- Action item:
In the entries below, spot each line with the word "comedor" and copy it.
.....
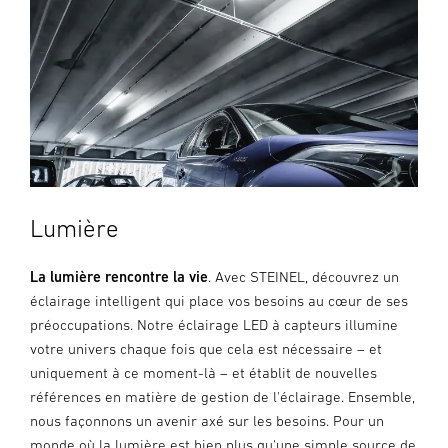
Lumière
La lumière rencontre la vie
. Avec STEINEL, découvrez un
éclairage intelligent qui place vos besoins au cœur de ses
préoccupations. Notre éclairage LED à capteurs illumine
votre univers chaque fois que cela est nécessaire – et
uniquement à ce moment-là – et établit de nouvelles
références en matière de gestion de l'éclairage. Ensemble,
nous façonnons un avenir axé sur les besoins. Pour un
monde où la lumière est bien plus qu'une simple source de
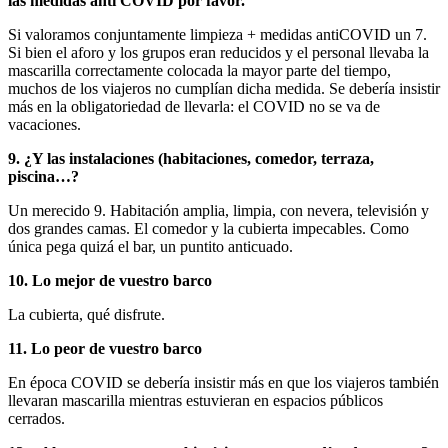
las medidas anti COVID por favor.
Si valoramos conjuntamente limpieza + medidas antiCOVID un 7.
Si bien el aforo y los grupos eran reducidos y el personal llevaba la
mascarilla correctamente colocada la mayor parte del tiempo,
muchos de los viajeros no cumplían dicha medida. Se debería insistir
más en la obligatoriedad de llevarla: el COVID no se va de
vacaciones.
9. ¿Y las instalaciones (habitaciones, comedor, terraza,
piscina…?
Un merecido 9. Habitación amplia, limpia, con nevera, televisión y
dos grandes camas. El comedor y la cubierta impecables. Como
única pega quizá el bar, un puntito anticuado.
10. Lo mejor de vuestro barco
La cubierta, qué disfrute.
11. Lo peor de vuestro barco
En época COVID se debería insistir más en que los viajeros también
llevaran mascarilla mientras estuvieran en espacios públicos
cerrados.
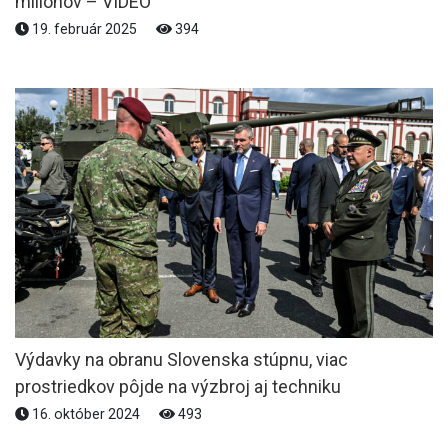
miliónov – VIDEO
19. február 2025
394
Výdavky na obranu Slovenska stúpnu, viac
prostriedkov pôjde na výzbroj aj techniku
16. október 2024
493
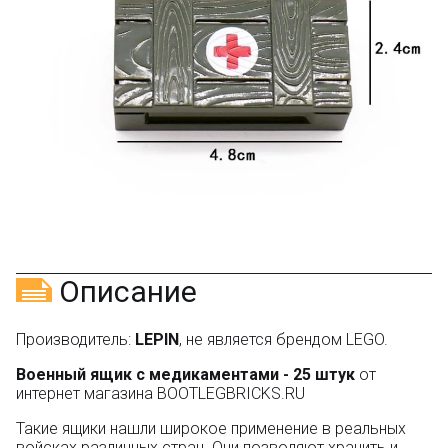
Описание
Производитель:
LEPIN
, не является брендом LEGO.
Военный ящик с медикаментами - 25 штук
от
интернет магазина BOOTLEGBRICKS.RU
Такие ящики нашли широкое применение в реальных
войсках различных стран. Они позволяют хранить и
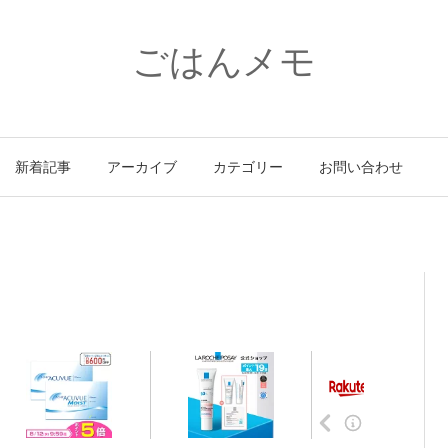
ごはんメモ
新着記事
アーカイブ
カテゴリー
お問い合わせ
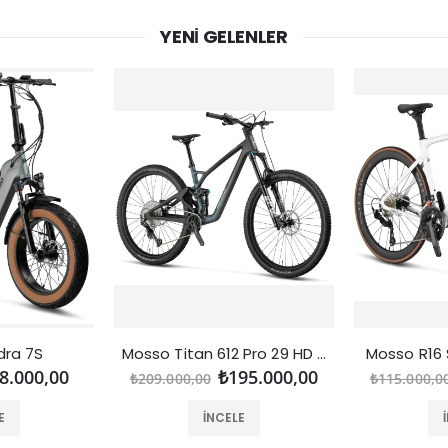
YENI GELENLER
dra 7S
Mosso Titan 612 Pro 29 HD (CARBON)
Mosso R16 
8.000,00
₺195.000,00
₺209.000,00
₺115.000,0
E
İNCELE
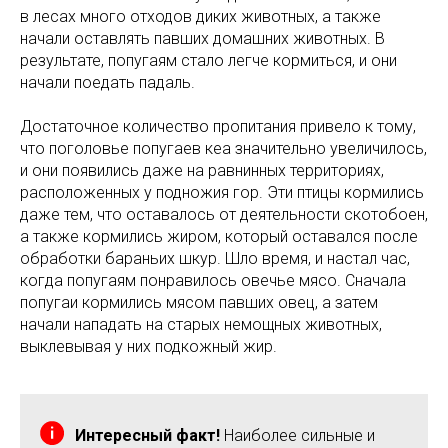
в лесах много отходов диких животных, а также
начали оставлять павших домашних животных. В
результате, попугаям стало легче кормиться, и они
начали поедать падаль.
Достаточное количество пропитания привело к тому,
что поголовье попугаев кеа значительно увеличилось,
и они появились даже на равнинных территориях,
расположенных у подножия гор. Эти птицы кормились
даже тем, что оставалось от деятельности скотобоен,
а также кормились жиром, который оставался после
обработки бараньих шкур. Шло время, и настал час,
когда попугаям понравилось овечье мясо. Сначала
попугаи кормились мясом павших овец, а затем
начали нападать на старых немощных животных,
выклевывая у них подкожный жир.
Интересный факт!
Наиболее сильные и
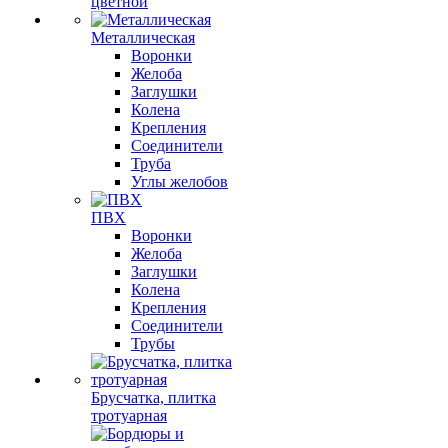
цветной
Металлическая
Воронки
Желоба
Заглушки
Колена
Крепления
Соединители
Труба
Углы желобов
ПВХ
Воронки
Желоба
Заглушки
Колена
Крепления
Соединители
Трубы
Брусчатка, плитка
тротуарная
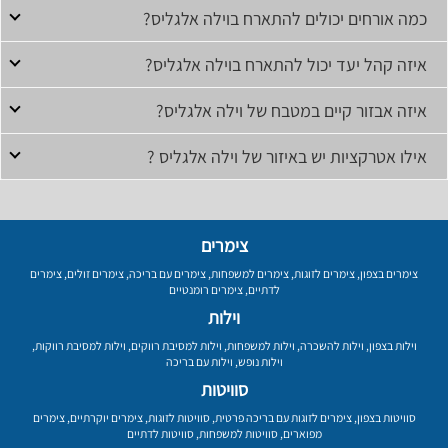
כמה אורחים יכולים להתארח בוילה אלגליס?
איזה קהל יעד יכול להתארח בוילה אלגליס?
איזה אבזור קיים במטבח של וילה אלגליס?
אילו אטרקציות יש באיזור של וילה אלגליס ?
צימרים
צימרים בצפון
,
צימרים לזוגות
,
צימרים למשפחות
,
צימרים עם בריכה
,
צימרים זולים
,
צימרים
לדתיים
,
צימרים רומנטיים
וילות
וילות בצפון
,
וילות להשכרה
,
וילות למשפחות
,
וילות למסיבת רווקים
,
וילות למסיבת רווקות
,
וילות נופש
,
וילות עם בריכה
סוויטות
סוויטות בצפון
,
צימרים לזוגות עם בריכה פרטית
,
סוויטות לזוגות
,
צימרים יוקרתיים
,
צימרים
מפוארים
,
סוויטות למשפחות
,
סוויטות לדתיים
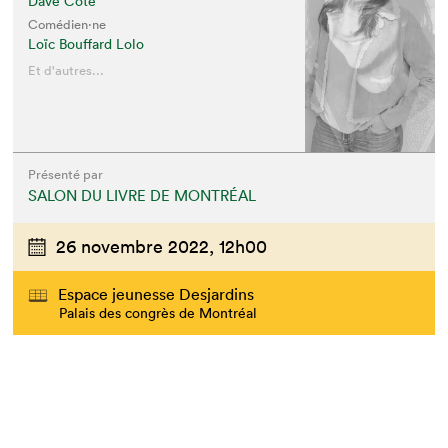
Dave Côté
Comédien·ne
Loïc Bouffard Lolo
Et d'autres...
Présenté par
SALON DU LIVRE DE MONTRÉAL
26 novembre 2022,
12h00
Espace jeunesse Desjardins
Palais des congrès de Montréal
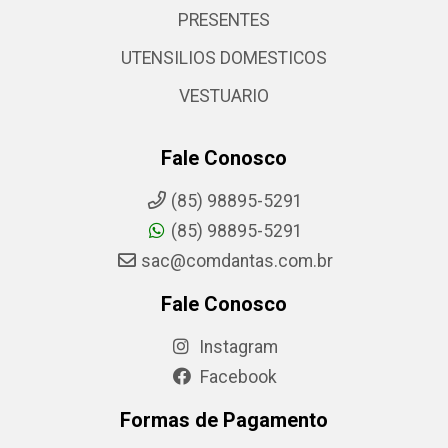
PRESENTES
UTENSILIOS DOMESTICOS
VESTUARIO
Fale Conosco
(85) 98895-5291
(85) 98895-5291
sac@comdantas.com.br
Fale Conosco
Instagram
Facebook
Formas de Pagamento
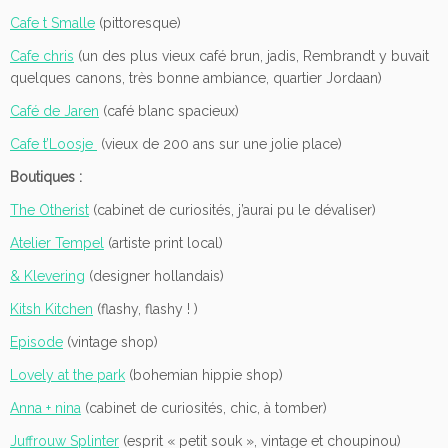
Cafe t Smalle
(pittoresque)
Cafe chris
(un des plus vieux café brun, jadis, Rembrandt y buvait
quelques canons, très bonne ambiance, quartier Jordaan)
Café de Jaren
(café blanc spacieux)
Cafe t’Loosje
(vieux de 200 ans sur une jolie place)
Boutiques :
The Otherist
(cabinet de curiosités, j’aurai pu le dévaliser)
Atelier Tempel
(artiste print local)
& Klevering
(designer hollandais)
Kitsh Kitchen
(flashy, flashy ! )
Episode
(vintage shop)
Lovely at the park
(bohemian hippie shop)
Anna + nina
(cabinet de curiosités, chic, à tomber)
Juffrouw Splinter
(esprit « petit souk », vintage et choupinou)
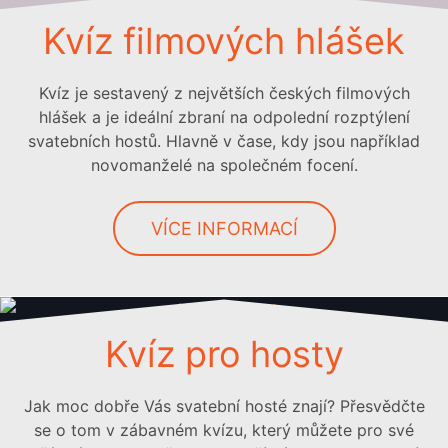
Kvíz filmových hlášek
Kvíz je sestavený z největších českých filmových
hlášek a je ideální zbraní na odpolední rozptýlení
svatebních hostů. Hlavně v čase, kdy jsou například
novomanželé na společném focení.
VÍCE INFORMACÍ
Kvíz pro hosty
Jak moc dobře Vás svatební hosté znají? Přesvědčte
se o tom v zábavném kvízu, který můžete pro své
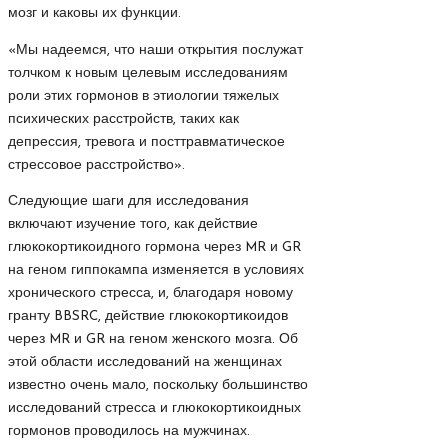
мозг и каковы их функции.
«Мы надеемся, что наши открытия послужат
толчком к новым целевым исследованиям
роли этих гормонов в этиологии тяжелых
психических расстройств, таких как
депрессия, тревога и посттравматическое
стрессовое расстройство».
Следующие шаги для исследования
включают изучение того, как действие
глюкокортикоидного гормона через MR и GR
на геном гиппокампа изменяется в условиях
хронического стресса, и, благодаря новому
гранту BBSRC, действие глюкокортикоидов
через MR и GR на геном женского мозга. Об
этой области исследований на женщинах
известно очень мало, поскольку большинство
исследований стресса и глюкокортикоидных
гормонов проводилось на мужчинах.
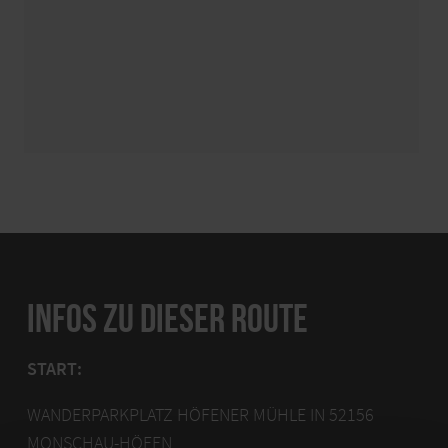
INFOS ZU DIESER ROUTE
START:
WANDERPARKPLATZ HÖFENER MÜHLE IN 52156
MONSCHAU-HÖFEN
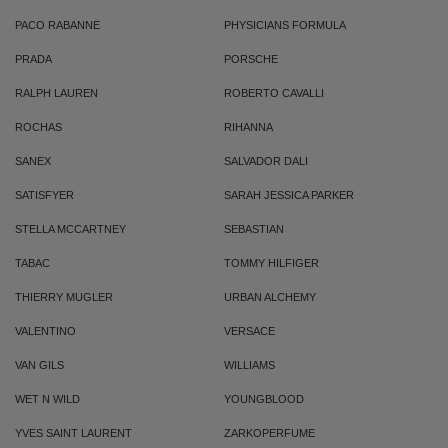
PACO RABANNE
PHYSICIANS FORMULA
PRADA
PORSCHE
RALPH LAUREN
ROBERTO CAVALLI
ROCHAS
RIHANNA
SANEX
SALVADOR DALI
SATISFYER
SARAH JESSICA PARKER
STELLA MCCARTNEY
SEBASTIAN
TABAC
TOMMY HILFIGER
THIERRY MUGLER
URBAN ALCHEMY
VALENTINO
VERSACE
VAN GILS
WILLIAMS
WET N WILD
YOUNGBLOOD
YVES SAINT LAURENT
ZARKOPERFUME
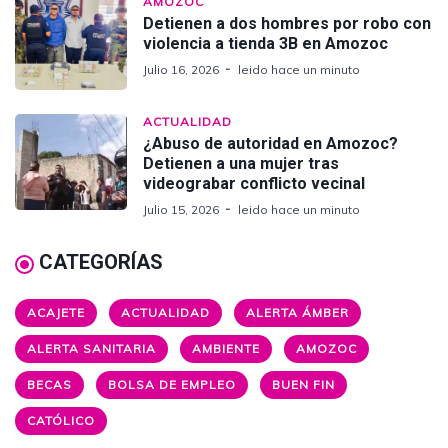
AMOZOC
Detienen a dos hombres por robo con
violencia a tienda 3B en Amozoc
Julio 16, 2026
leido hace un minuto
ACTUALIDAD
¿Abuso de autoridad en Amozoc?
Detienen a una mujer tras
videograbar conflicto vecinal
Julio 15, 2026
leido hace un minuto
CATEGORÍAS
ACAJETE
ACTUALIDAD
ALERTA ÁMBER
ALERTA SANITARIA
AMBIENTE
AMOZOC
BECAS
BOLSA DE EMPLEO
BUEN FIN
CATÓLICO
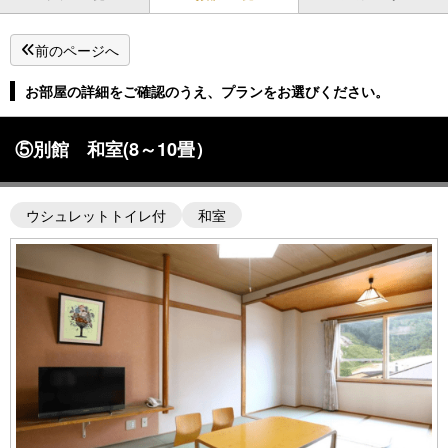
前のページへ
お部屋の詳細をご確認のうえ、プランをお選びください。
⑤別館 和室(8～10畳）
ウシュレットトイレ付
和室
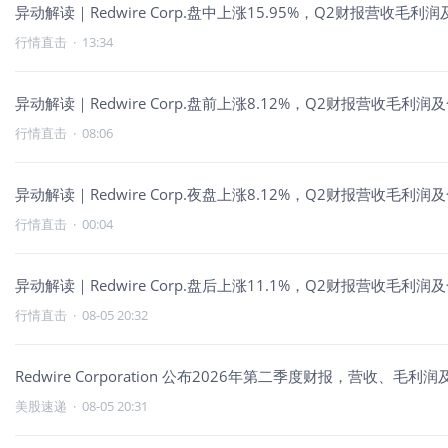
异动解读｜Redwire Corp.盘中上涨15.95%，Q2财报营收
行情直击
·
13:34
异动解读｜Redwire Corp.盘前上涨8.12%，Q2财报营收毛
行情直击
·
08:06
异动解读｜Redwire Corp.夜盘上涨8.12%，Q2财报营收毛
行情直击
·
00:04
异动解读｜Redwire Corp.盘后上涨11.1%，Q2财报营收毛
行情直击
·
08-05 20:32
Redwire Corporation 公布2026年第二季度财报，营收、
美股速递
·
08-05 20:31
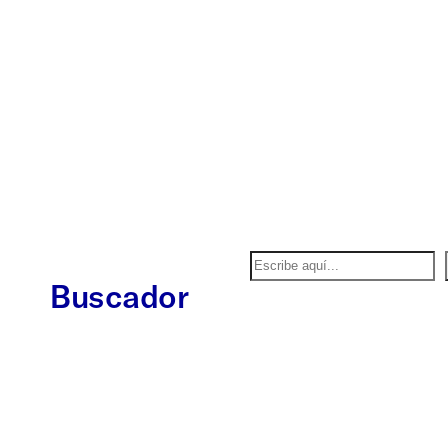
Buscar
Buscador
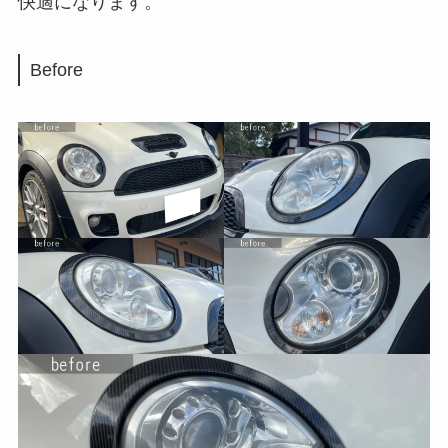
快適になります。
Before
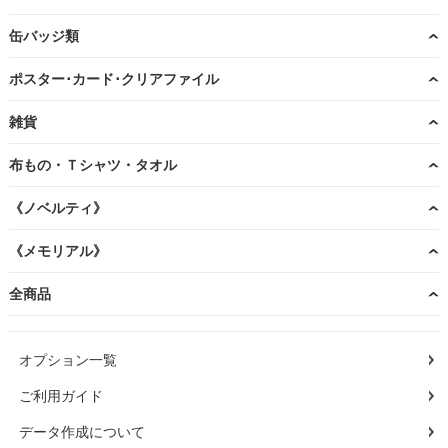
缶バッジ類
ポスター･カード･クリアファイル
雑貨
布もの・Ｔシャツ・タオル
《ノベルティ》
《メモリアル》
全商品
オプション一覧
ご利用ガイド
データ作成について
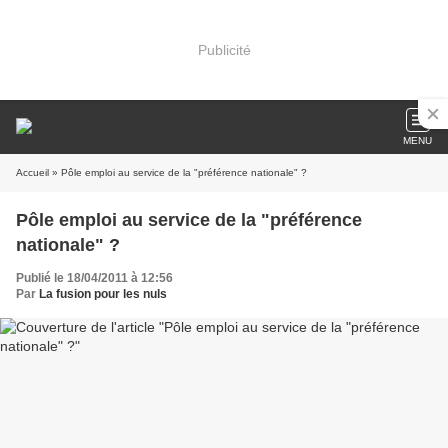
Publicité
MENU
Accueil
» Pôle emploi au service de la "préférence nationale" ?
Pôle emploi au service de la "préférence
nationale" ?
Publié le 18/04/2011 à 12:56
Par
La fusion pour les nuls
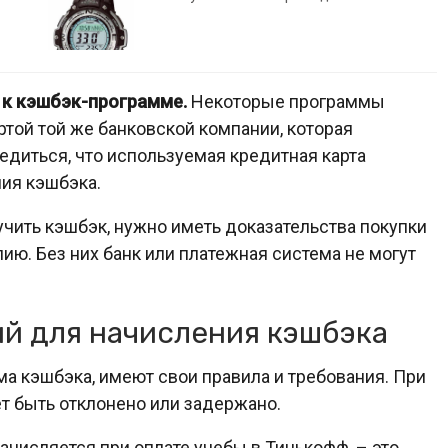
й к кэшбэк-программе.
Некоторые программы
ртой той же банковской компании, которая
едиться, что используемая кредитная карта
ния кэшбэка.
чить кэшбэк, нужно иметь доказательства покупки
ию. Без них банк или платежная система не могут
й для начисления кэшбэка
ма кэшбэка, имеют свои правила и требования. При
 быть отклонено или задержано.
ачисляется при оплате учебы в Тинькофф, – это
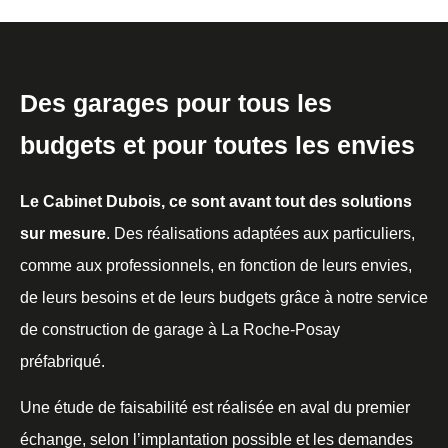
Des garages pour tous les
budgets et pour toutes les envies
Le Cabinet Dubois, ce sont avant tout des solutions
sur mesure
. Des réalisations adaptées aux particuliers,
comme aux professionnels, en fonction de leurs envies,
de leurs besoins et de leurs budgets grâce à notre service
de construction de garage à La Roche-Posay
préfabriqué.
Une étude de faisabilité est réalisée en aval du premier
échange, selon l’implantation possible et les demandes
.....
- Result:
9. ¿Y las instalaciones (habitaciones, comedor, terraza,
dos grandes camas. El comedor y la cubierta impecables. Como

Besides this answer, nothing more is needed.